You can watch Leila Ullrich’s video abstract here. Learn more about the work in this UNDP report based on the survey.
PANEL 3 – NETWORKS AND CIRCULATIONS: WASTE, WATER, POWER
Dana Abi Ghanem (Teesside University) opened the final panel with her paper, Electricity, infrastructure and the vulnerability of Palestinian refugees in Lebanon: the story of Shatila Camp’s “electricity martyrs”. Her presentation documented the tragic deaths of refugees who volunteer to fix the camp’s lethal electricity wires, which dangerously weave through the spatial fabric of Shatila.
Watch Dr Abi Ghanem's video abstract to learn more about her work here.
Fadi Mansour then presented his work, Solid Waste Machine and Permeable Bodies: Toxicity, Capital and Vulnerability in the Lebanese Waste Crisis.

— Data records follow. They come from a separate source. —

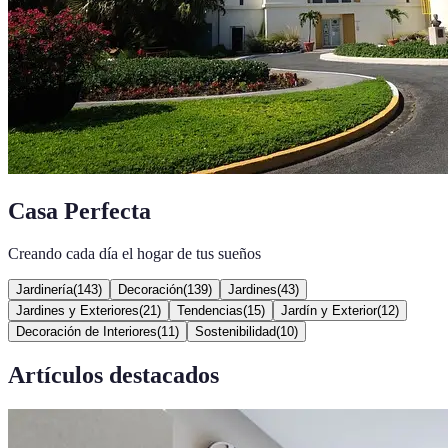
Casa Perfecta
Creando cada día el hogar de tus sueños
Jardinería
(
143
)
Decoración
(
139
)
Jardines
(
43
)
Jardines y Exteriores
(
21
)
Tendencias
(
15
)
Jardín y Exterior
(
12
)
Decoración de Interiores
(
11
)
Sostenibilidad
(
10
)
Artículos destacados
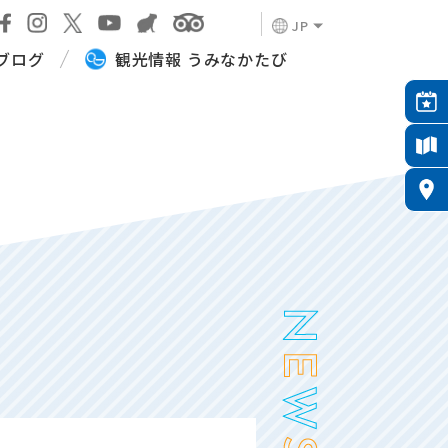
JP
ブログ
観光情報 うみなかたび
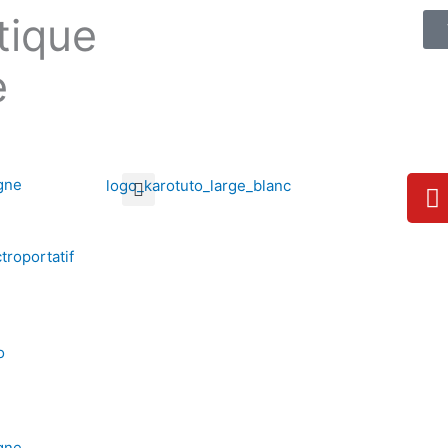
tique
e
Y
gne
o
u
t
troportatif
u
b
e
o
gne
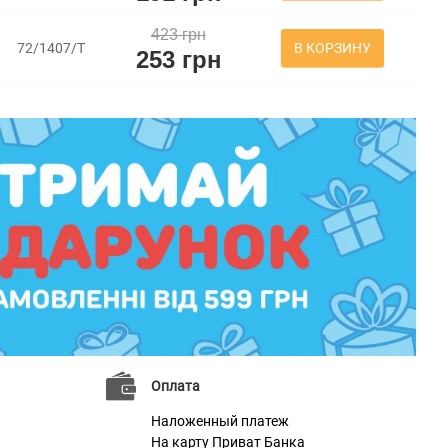
423 грн
В КОРЗИНУ
72/1407/Т
253 грн
Оплата
Наложенный платеж
На карту Приват Банка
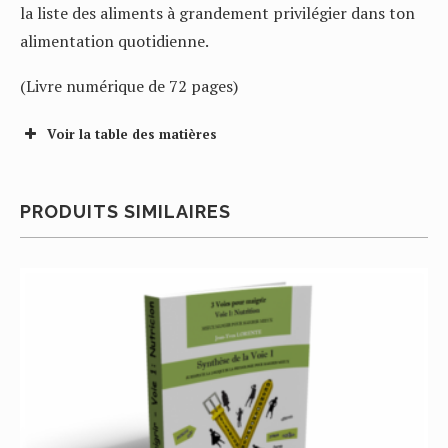
la liste des aliments à grandement privilégier dans ton
alimentation quotidienne.
(Livre numérique de 72 pages)
Voir la table des matières
PRODUITS SIMILAIRES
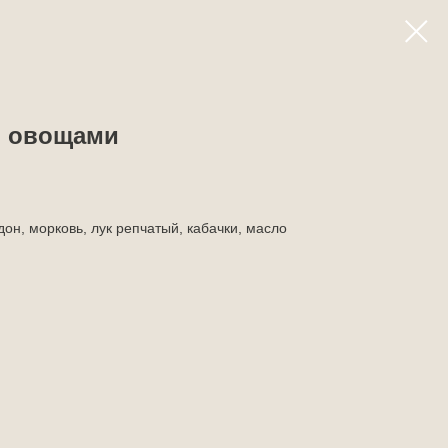
и овощами
он, морковь, лук репчатый, кабачки, масло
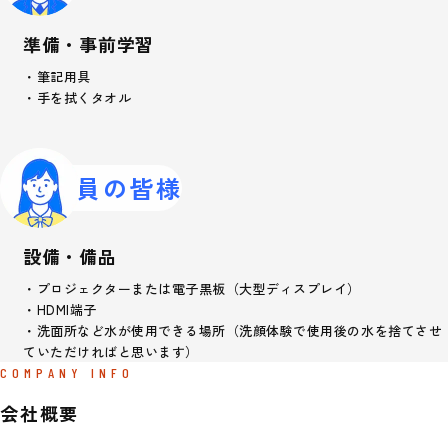
準備・事前学習
・筆記用具

・手を拭くタオル
教員の皆様
設備・備品
・プロジェクターまたは電子黒板（大型ディスプレイ）

・HDMI端子

・洗面所など水が使用できる場所（洗顔体験で使用後の水を捨てさせ
ていただければと思います）
COMPANY INFO
会社概要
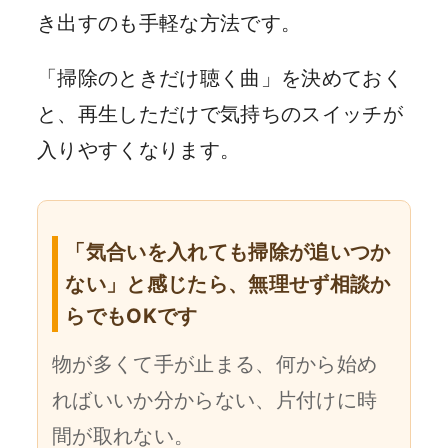
き出すのも手軽な方法です。
「掃除のときだけ聴く曲」を決めておく
と、再生しただけで気持ちのスイッチが
入りやすくなります。
「気合いを入れても掃除が追いつか
ない」と感じたら、無理せず相談か
らでもOKです
物が多くて手が止まる、何から始め
ればいいか分からない、片付けに時
間が取れない。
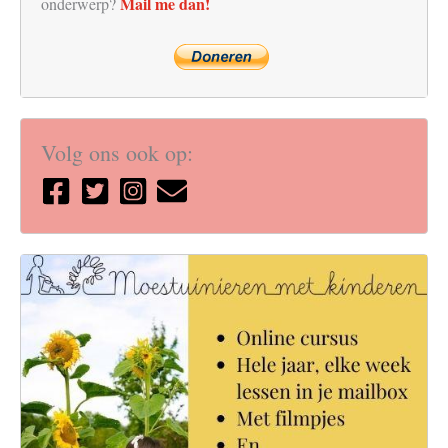
Mail me dan!
onderwerp?
Volg ons ook op:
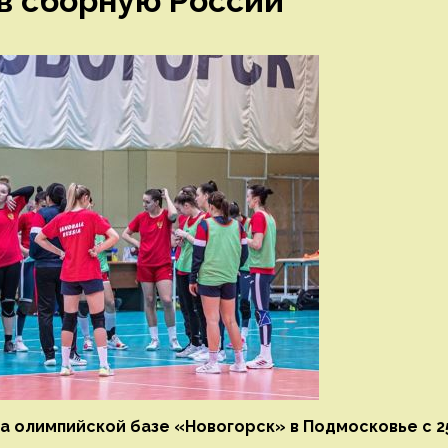
 в сборную России
а олимпийской базе «Новогорск» в Подмосковье с 2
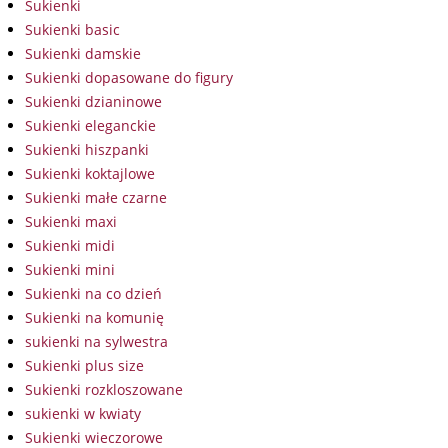
Sukienki
Sukienki basic
Sukienki damskie
Sukienki dopasowane do figury
Sukienki dzianinowe
Sukienki eleganckie
Sukienki hiszpanki
Sukienki koktajlowe
Sukienki małe czarne
Sukienki maxi
Sukienki midi
Sukienki mini
Sukienki na co dzień
Sukienki na komunię
sukienki na sylwestra
Sukienki plus size
Sukienki rozkloszowane
sukienki w kwiaty
Sukienki wieczorowe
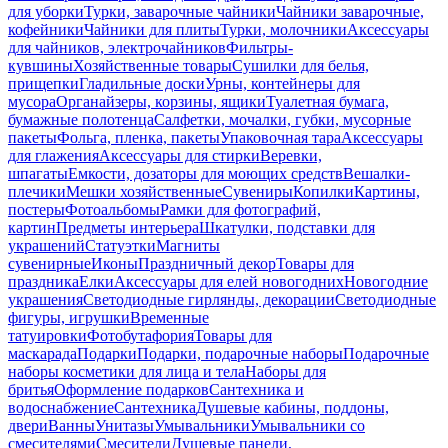
для уборки
Турки, заварочные чайники
Чайники заварочные,
кофейники
Чайники для плиты
Турки, молочники
Аксессуары
для чайников, электрочайников
Фильтры-
кувшины
Хозяйственные товары
Сушилки для белья,
прищепки
Гладильные доски
Урны, контейнеры для
мусора
Органайзеры, корзины, ящики
Туалетная бумага,
бумажные полотенца
Салфетки, мочалки, губки, мусорные
пакеты
Фольга, пленка, пакеты
Упаковочная тара
Аксессуары
для глажения
Аксессуары для стирки
Веревки,
шпагаты
Емкости, дозаторы для моющих средств
Вешалки-
плечики
Мешки хозяйственные
Сувениры
Копилки
Картины,
постеры
Фотоальбомы
Рамки для фотографий,
картин
Предметы интерьера
Шкатулки, подставки для
украшений
Статуэтки
Магниты
сувенирные
Иконы
Праздничный декор
Товары для
праздника
Елки
Аксессуары для елей новогодних
Новогодние
украшения
Светодиодные гирлянды, декорации
Светодиодные
фигуры, игрушки
Временные
татуировки
Фотобутафория
Товары для
маскарада
Подарки
Подарки, подарочные наборы
Подарочные
наборы косметики для лица и тела
Наборы для
бритья
Оформление подарков
Сантехника и
водоснабжение
Сантехника
Душевые кабины, поддоны,
двери
Ванны
Унитазы
Умывальники
Умывальники со
смесителями
Смесители
Душевые панели,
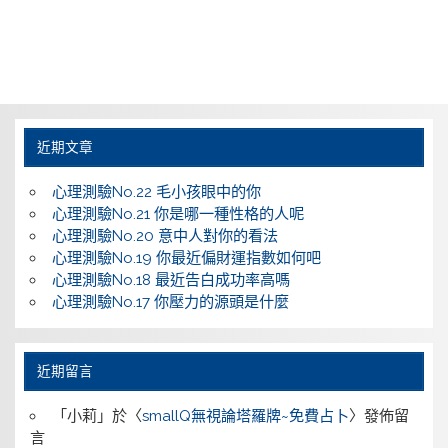
近期文章
心理測驗No.22 毛小孩眼中的你
心理測驗No.21 你是哪一種性格的人呢
心理測驗No.20 意中人對你的看法
心理測驗No.19 你最近偏財運指數如何吧
心理測驗No.18 最近告白成功率高嗎
心理測驗No.17 你壓力的源頭是什麼
近期留言
「
小莉
」於〈
smallQ無視論塔羅牌~免費占卜
〉發佈留
言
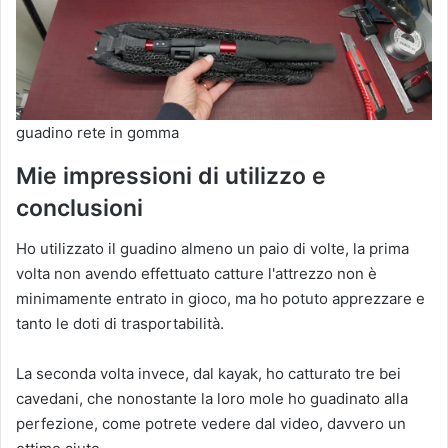
guadino rete in gomma
Mie impressioni di utilizzo e
conclusioni
Ho utilizzato il guadino almeno un paio di volte, la prima
volta non avendo effettuato catture l'attrezzo non è
minimamente entrato in gioco, ma ho potuto apprezzare e
tanto le doti di trasportabilità.
La seconda volta invece, dal kayak, ho catturato tre bei
cavedani, che nonostante la loro mole ho guadinato alla
perfezione, come potrete vedere dal video, davvero un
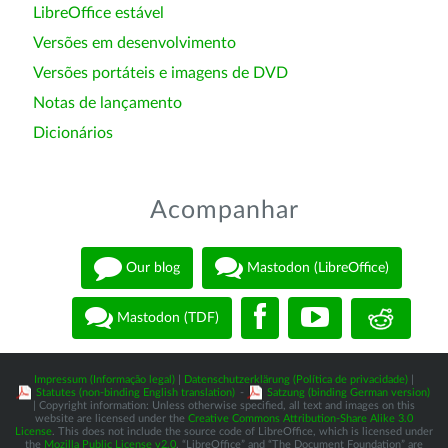
LibreOffice estável
Versões em desenvolvimento
Versões portáteis e imagens de DVD
Notas de lançamento
Dicionários
Acompanhar
Our blog
Mastodon (LibreOffice)
Mastodon (TDF)
Impressum (Informação legal)
|
Datenschutzerklärung (Política de privacidade)
|
Statutes (non-binding English translation)
-
Satzung (binding German version)
| Copyright information: Unless otherwise specified, all text and images on this
website are licensed under the
Creative Commons Attribution-Share Alike 3.0
License
. This does not include the source code of LibreOffice, which is licensed under
the
Mozilla Public License v2.0
. “LibreOffice” and “The Document Foundation” are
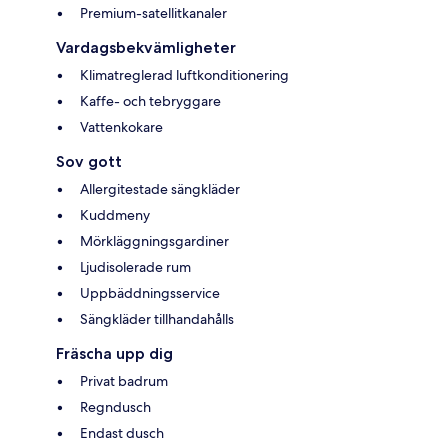
Premium-satellitkanaler
Vardagsbekvämligheter
Klimatreglerad luftkonditionering
Kaffe- och tebryggare
Vattenkokare
Sov gott
Allergitestade sängkläder
Kuddmeny
Mörkläggningsgardiner
Ljudisolerade rum
Uppbäddningsservice
Sängkläder tillhandahålls
Fräscha upp dig
Privat badrum
Regndusch
Endast dusch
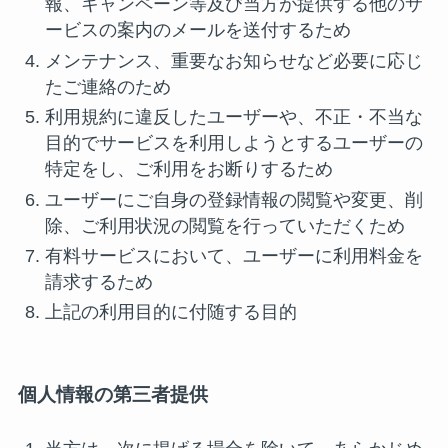
報、キャンペーン等及び当方が提供する他のサ
ービスの案内のメールを送付するため
メンテナンス、重要なお知らせなど必要に応じ
たご連絡のため
利用規約に違反したユーザーや、不正・不当な
目的でサービスを利用しようとするユーザーの
特定をし、ご利用をお断りするため
ユーザーにご自身の登録情報の閲覧や変更、削
除、ご利用状況の閲覧を行っていただくため
有料サービスにおいて、ユーザーに利用料金を
請求するため
上記の利用目的に付随する目的
個人情報の第三者提供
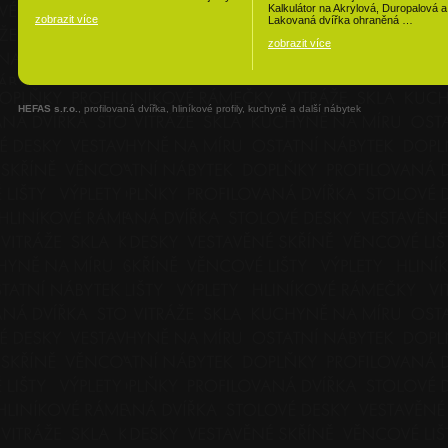
Kalkulátor na Akrylová, Duropalová a
zobrazit více
Lakovaná dvířka ohraněná …
zobrazit více
HEFAS s.r.o.
, profilovaná dvířka, hliníkové profily, kuchyně a další nábytek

Investigating the consequences of solid-waste mismanagement in Lebanon, his research work revealed the vulnerability of bodies entangled within an environment of increasing toxicity.
Watch Fadi Mansour's video abstract to learn more about his work.
Lyne Jabri from KU Leuven/Lil Medina Initiative gave the symposium’s final presentation with her paper, Water in Saida: crisis and infamous infrastructures. Through the experience of an urban-activist initiative working in Saida (Lebanon) and through a closer look at the condition of water in the city, her paper tries to understand the dynamic that links crisis with clientelism and destructive forms of urban development.
“It reveals that the biggest changes to the city occurr during times of crisis, often as a result of in-coming capital and financial aid. Any crisis sees the emergence of major infrastructural projects and urban plans that create significant economic and social transformations in the city – while often compromising much of what made Saida sustainable and self-sufficient.”
Her reflections on contemporary political-infrastructural issues in Saida were based on her personal experience as part of the Lil Madina Initiative since its inception in 2013.
Watch her video abstract here.
Professor Eric Verdeil from Sciences Po responded to the panel, commending the speakers for the depth with which they had examined the circulations – both human and non-human – facilitated by infrastructures.
UCL’s Nick Tyler, concluded the events from an engineering point of view by pointing out not-always-obvious role of scale in infrastructural interventions. “Since Bazalgette we’ve thought that big problems require massive-scale infrastructural solutions. But sometimes it is the tiniest physical tweaks that make a significant difference in people’s everyday lives.”